Les politiciens ont la réputation d’être ignorants. Nous le sommes, mais d’autres le sont aussi dans d’autres pays. Cependant, si le peuple du Bhoutan ou de Bolivie ne comprend pas la situation en Syrie, cela n’a pas de conséquences graves. Notre ignorance est plus dangereuse, car nous pouvons agir contre elle. Les États-Unis ont le pouvoir de décréter la mort d’une nation. Ils peuvent le faire avec le soutien populaire car de nombreux Américains, et de nombreux journalistes, aussi, se contentent de la version officielle. En Syrie, cela se résume à « combattre Assad, la Russie et l’Iran ! Rallions nos amis turcs, saoudiens et kurdes pour soutenir la paix ! » Ce qui est très loin de la réalité. Ce qui, également, prolonge probablement la guerre et condamne plus de Syriens à la souffrance et à la mort.

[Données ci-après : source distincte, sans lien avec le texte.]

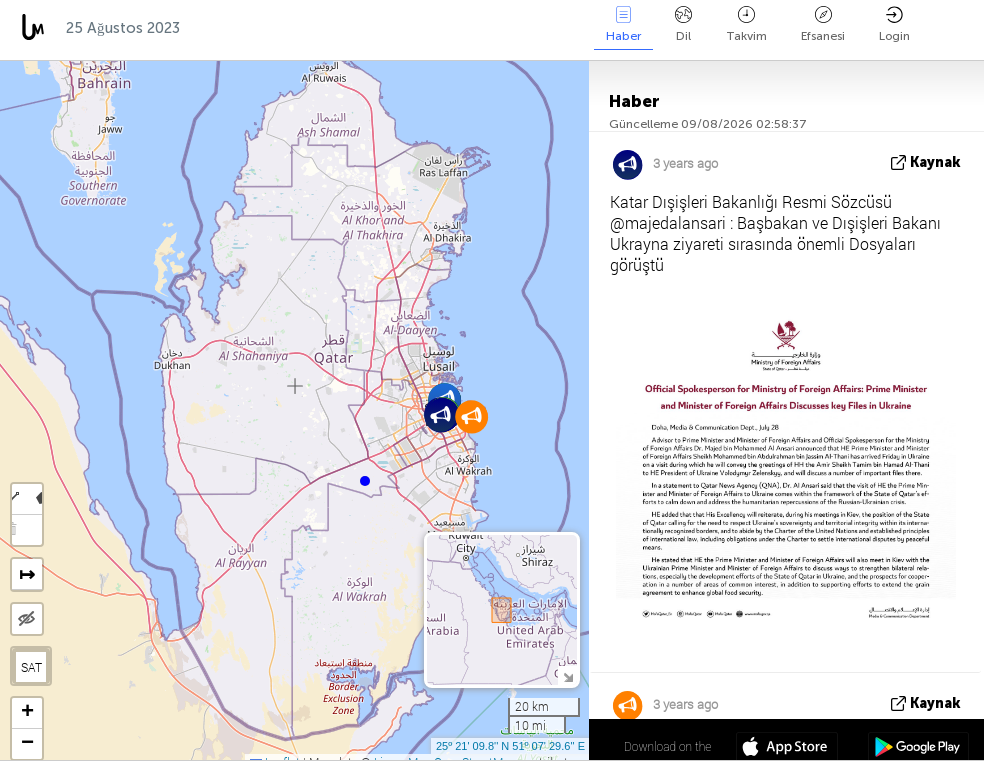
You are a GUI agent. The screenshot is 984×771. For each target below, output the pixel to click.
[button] (365, 481)
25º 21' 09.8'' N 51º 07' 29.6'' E (510, 746)
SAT (31, 667)
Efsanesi (823, 24)
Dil (683, 24)
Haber (623, 24)
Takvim (746, 24)
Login (894, 24)
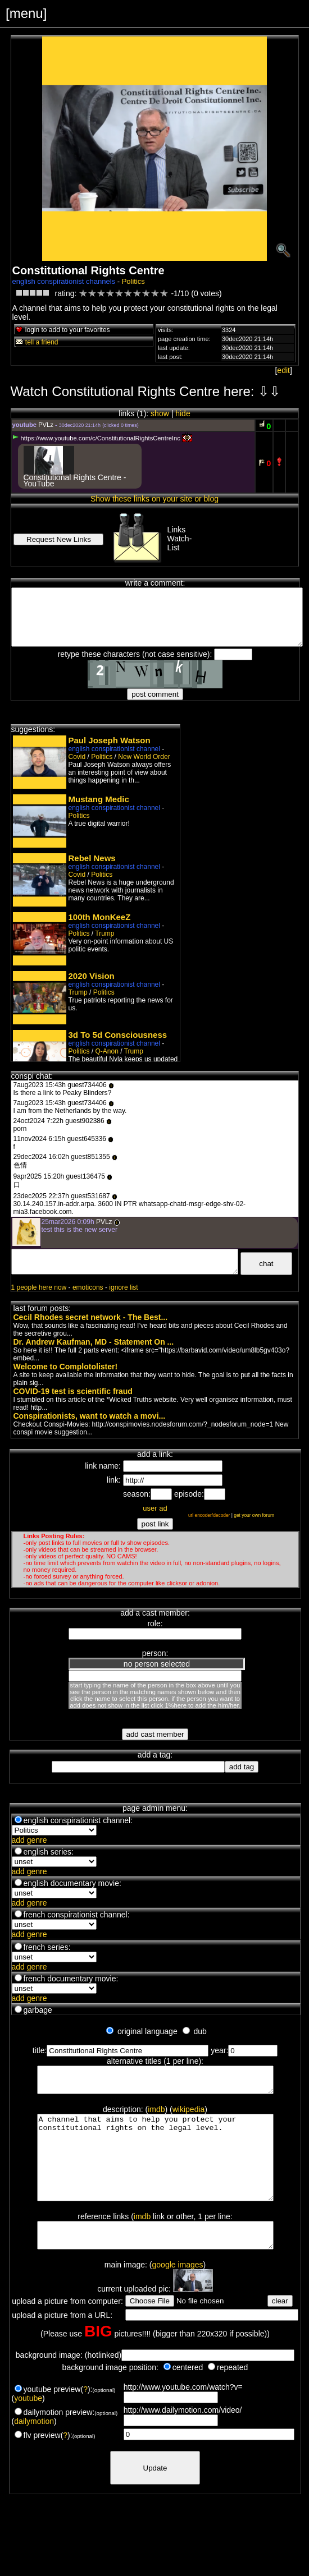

Stephen Kinzer est un chercheur éminent du Watson Institute for International
Commentaire Afrique-Asie :
À la lecture de l’article de Stephen Kinzer, il est évident que la problématique qu’il pose, s’applique en tous points à la désinformation imposée aux Européens en général, aux Français en particulier, dont le président François Hollande et son gouvernement ont développé et obstinément maintenu la même ligne et la même stratégie que Washington sur la question syrienne. On se souviendra de la déclaration enthousiaste du ministre des Affaires étrangères Laurent Fabius sur l’organisation terroriste al-Nosra, « nos amis d’al-Nosra font du bon boulot ! ». La méconnaissance de la réalité syrienne en France, y compris chez les députés de l’Assemblée nationale, n’a permis à aucun moment d’infléchir cette ligne meurtrière. La vente, entre autres matériel militaire, d’avions de combat Rafales à l’Arabie saoudite, utilisés immédiatement pour bombarder le Yémen, l’allégeance de François Hollande à la monarchie saoudienne, sa volonté de renverser Bachar al-Assad selon l’idéologie et la stratégie de « changement de régime » développée par les néoconservateurs américains et leurs alliés libéraux comme Hillary Clinton, le soutien à des soi-disant « modérés syriens » qui n’existent pas, présentés comme « la solution de rechange », la réalité des destructions massives et des violences inhumaines imposées à la population syrienne par les groupes extrémistes, dont al-Nosra, le matraquage médiatique sur la « dictature » syrienne et son « dictateur », la désinformation à grande échelle sur l’utilisation d’armes chimiques dont, aujourd’hui la CIA reconnaît dans un rapport qu’elle est le fait des groupes djihadistes, autant d’éléments parmi d’autres qui ont été utilisés comme épine dorsale d’une propagande tous azimuts visant à justifier la position française criminelle. Car jugés aux termes des lois internationales, nous nous trouvons bien face à des crimes de guerre et des crimes contre l’humanité perpétrés non seulement avec la complicité de la France et ses alliés, mais, également, avec leur soutien matériel et financier.